Transforming the Heart
In these last turbulent weeks I have been strengthened by this passage from Ezekiel: “I will give you a new heart and put a new spirit in you. I will remove your heart of stone and give you a heart of flesh.” To be human is to have a heart of stone. We fight, do violence, lie, destroy and hate, but by grace we are capable of having an expansive heart, a heart of flesh.
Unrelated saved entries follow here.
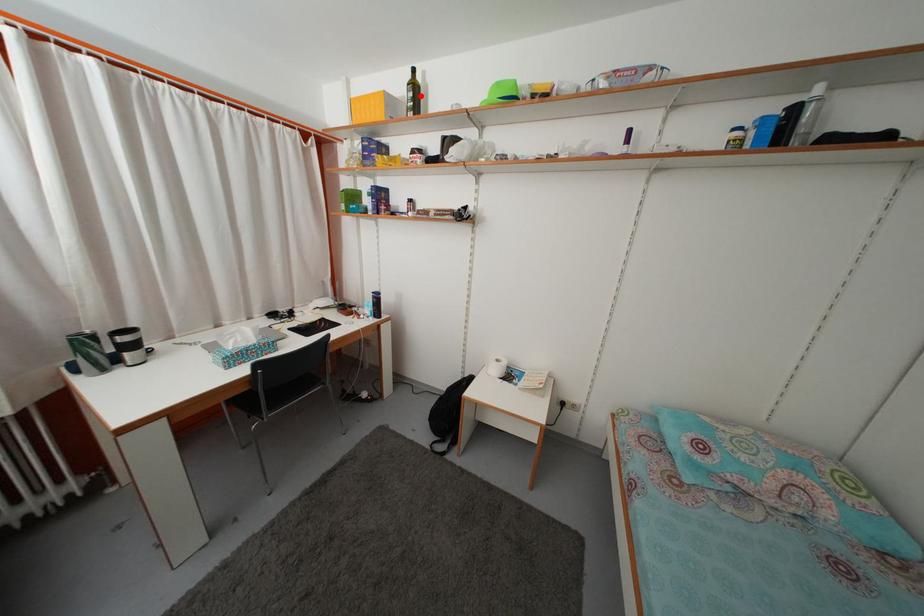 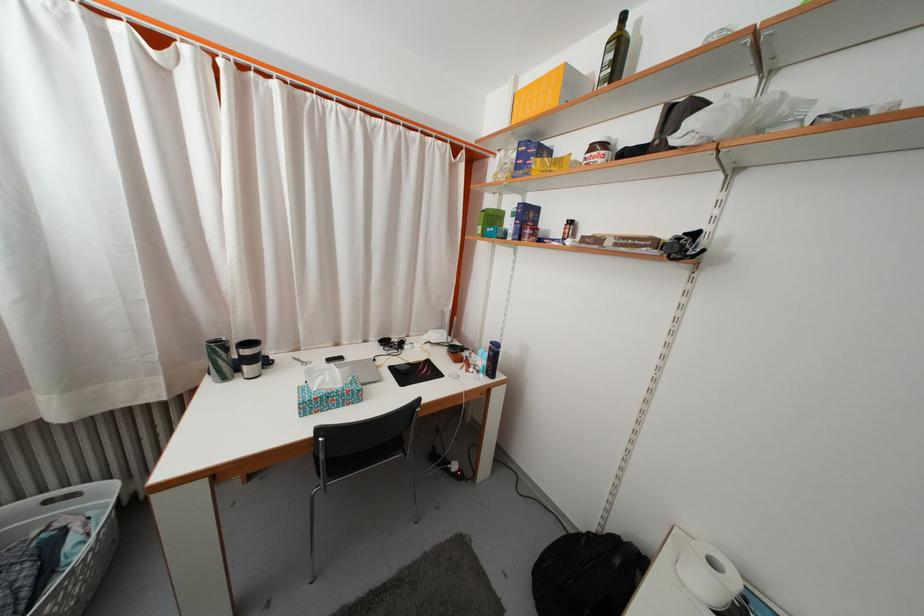 Where in the second image is the point corresponding to the highlighted location from the first image?

(625, 54) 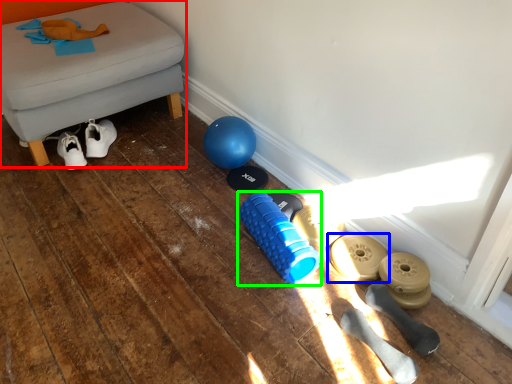 Question: Which object is positioned closest to furniture (highlighted by a red box)? Select from footwear (highlighted by a blue box) and dumbbell (highlighted by a green box).

Choices:
 (A) footwear
 (B) dumbbell

Answer: (B) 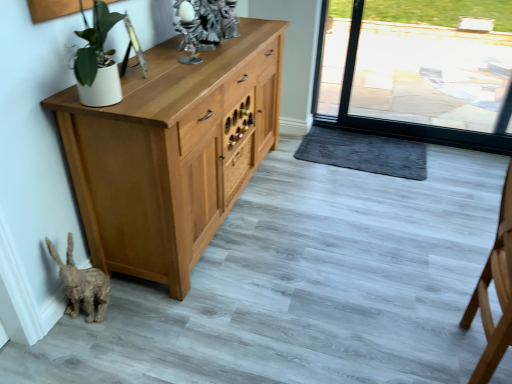 Question: From the image's perspective, is light brown wooden chair at right located beneath wooden drawer at center?

Choices:
 (A) no
 (B) yes

Answer: (B)

Question: From the image's perspective, is light brown wooden chair at right on top of wooden drawer at center?

Choices:
 (A) yes
 (B) no

Answer: (B)

Question: Would you say wooden drawer at center is part of light brown wooden chair at right's contents?

Choices:
 (A) yes
 (B) no

Answer: (B)

Question: Does light brown wooden chair at right have a larger size compared to wooden drawer at center?

Choices:
 (A) no
 (B) yes

Answer: (B)

Question: Does light brown wooden chair at right have a greater width compared to wooden drawer at center?

Choices:
 (A) yes
 (B) no

Answer: (A)

Question: Could you tell me if light brown wooden chair at right is turned towards wooden drawer at center?

Choices:
 (A) no
 (B) yes

Answer: (A)

Question: Is dark gray plush doormat at lower center oriented towards light brown wooden chair at right?

Choices:
 (A) no
 (B) yes

Answer: (A)

Question: Is dark gray plush doormat at lower center outside light brown wooden chair at right?

Choices:
 (A) no
 (B) yes

Answer: (B)

Question: From a real-world perspective, is dark gray plush doormat at lower center beneath light brown wooden chair at right?

Choices:
 (A) no
 (B) yes

Answer: (B)

Question: Considering the relative sizes of dark gray plush doormat at lower center and light brown wooden chair at right in the image provided, is dark gray plush doormat at lower center taller than light brown wooden chair at right?

Choices:
 (A) yes
 (B) no

Answer: (B)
In the current situation we know what a heart of flesh can do. We pray for the Ukrainian people, one third of the population having left the country; all the eastern Europeans who are helping them, taking them into their homes; all the aid workers who are risking life in these war circumstances; and the soldiers imperiling their lives. We can individually send financial support to help those groups, and our country is sending military supplies to fight the war and imposing economic sanctions. These are the works of an expansive heart even though we know that by our military support we are complicit in war. In war you have to destroy and even hate. All of this hate, which follows from war, hurts us, individually and corporately. Our hating Putin and the Russians who support him continues greater hatred in the human community. On Good Friday we can draw hope from the memory of this day but we are caught between two commands: to love our neighbors and to forgive our enemies.
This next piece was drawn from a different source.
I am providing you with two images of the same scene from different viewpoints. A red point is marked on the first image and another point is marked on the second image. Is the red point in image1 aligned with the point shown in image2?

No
If we could imagine that after the fighting stops we might as a world community have a better sense that war is unacceptable in the human community, then there would be some good buried in this horror. How do we keep that hope and imagination alive? Psychology tells us that we can’t change people’s minds without changing their hearts. How do we change the heart, ours and others’? How do we open the heart to greater compassion for ourselves and for others? How do we forgive even Putin and the Russians who have supported him?
While I have always thought of imagination as an intellectual capacity, a friend said she thought imagination was born in the heart. Might imagination be the third way through to forgiveness and the diminishment of hate? We have to imagine that there is good buried in these invaders. Forgiveness and removal of hatred are the work of a heart of flesh and the expansion of the heart is possible through meditation; the heart is opened to the mystical hope of the goodness in everyone and our capacity to forgive is strengthened. The challenge is that, when killing ceases, we must forgive them and ask God to forgive both them and us.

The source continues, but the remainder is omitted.